Конан рассмеялся и покачал головой:
— Эх, Юма, Юма! Если бы я хоть мог поверить, что ты день проживешь по этим чертовым правилам, которые ты мне расписал… Нет, нет, нет и еще раз нет. И мы оба знаем об этом. — Конан переполз по циновке поближе к другу и положил руку ему на плечо. — Для таких людей, как мы, Юма, нет пределов! Скажи, ты когда-нибудь играл в шахматы по правилам стигийских мудрецов? Ну, там, где пешка может стать королем? — Конан внимательно посмотрел в глаза другу.
— Конан, я не шучу. — Юма с беспокойством бросил взгляд на приоткрытую дверь. — Ты знаешь, как опасны даже шутки на эту тему. Так что давай поговорим о чем-нибудь другом. Разве ты не видишь, что Вендия готова породить столько страданий, что ни одна армия не сможет их переварить и остаться целой? Мы должны удержаться на плаву и не оказаться проглоченными этим чудовищем вместе с остальными.
Друзья еще долго обсуждали самые разные темы. Спустился вечер. Сначала Конан и Юма отправились во двор, а затем, когда пошел дождь, вновь поднялись на веранду и еще долго сидели, болтая, отгородившись от всего мира прозрачной шуршащей стеной.
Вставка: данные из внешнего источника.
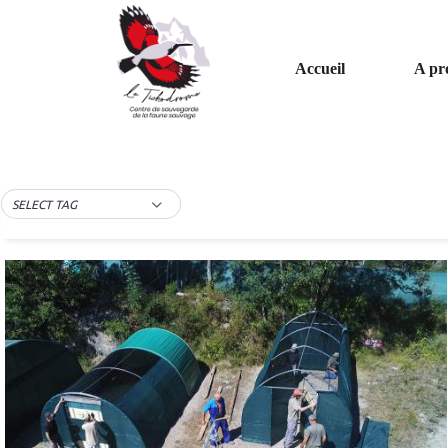
Accueil
A pr
Le centre
SELECT TAG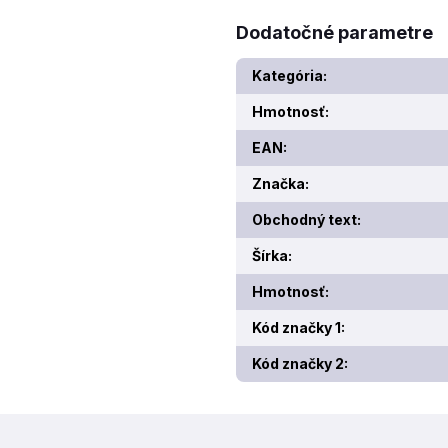
Dodatočné parametre
Kategória
:
Hmotnosť
:
EAN
:
Značka
:
Obchodný text
:
Šírka
:
Hmotnosť
:
Kód značky 1
:
Kód značky 2
: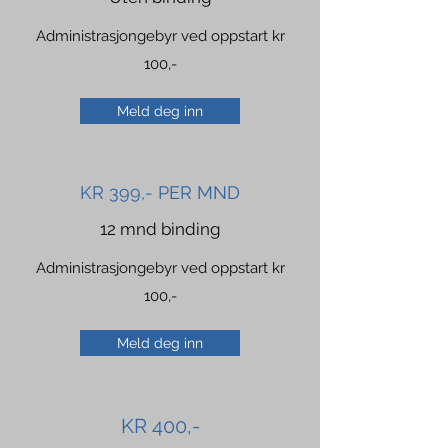
Administrasjongebyr ved oppstart kr
100,-
Meld deg inn
KR 399,- PER MND
12 mnd binding
Administrasjongebyr ved oppstart kr
100,-
Meld deg inn
KR 400,-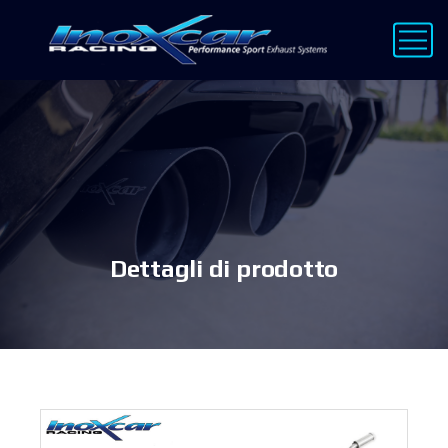
Dettagli di prodotto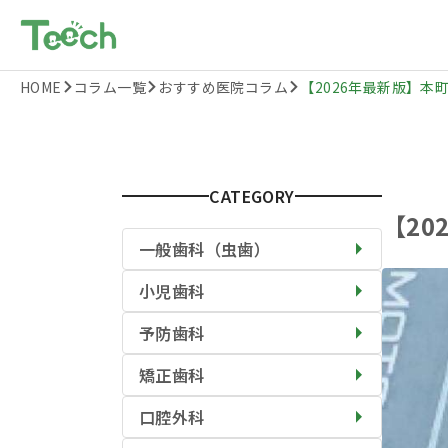
HOME
コラム一覧
おすすめ医院コラム
【2026年最新版】本町
CATEGORY
【2
一般歯科（虫歯）
小児歯科
予防歯科
矯正歯科
口腔外科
Когда сквозь тучи на горизонте мелькнули красные лучи садящегося в залив солнца, Юма ушел в лагерь, прыгая с камня на камень, чтобы не измазать в липкой грязи сандалии. Конан вошел в дом и задвинул засов на бамбуковой двери, а затем прошел во вторую комнату через занавешенный портьерой дверной проем.
Сария ждала его. Их спальня была украшена цветами. Последние лучи заходящего солнца веером разлетелись по циновкам на полу и бамбуковым стенам. Воздух уже наполнился вечерним ароматом влажной земли. Конан знал, что аромат некоторых местных цветов дает эффект, похожий на тот, что дает лотос, только гораздо слабее. Видимо, какие-то дурманящие ростки были вставлены Сарией в букеты. Пьянящий аромат обострил все чувства киммерийца, который застыл на месте, глядя, как Сария стягивает через голову свое ярко-синее платье. Ее тело, гибкое, как стебель лилии, отливало янтарным светом в вечернем полумраке.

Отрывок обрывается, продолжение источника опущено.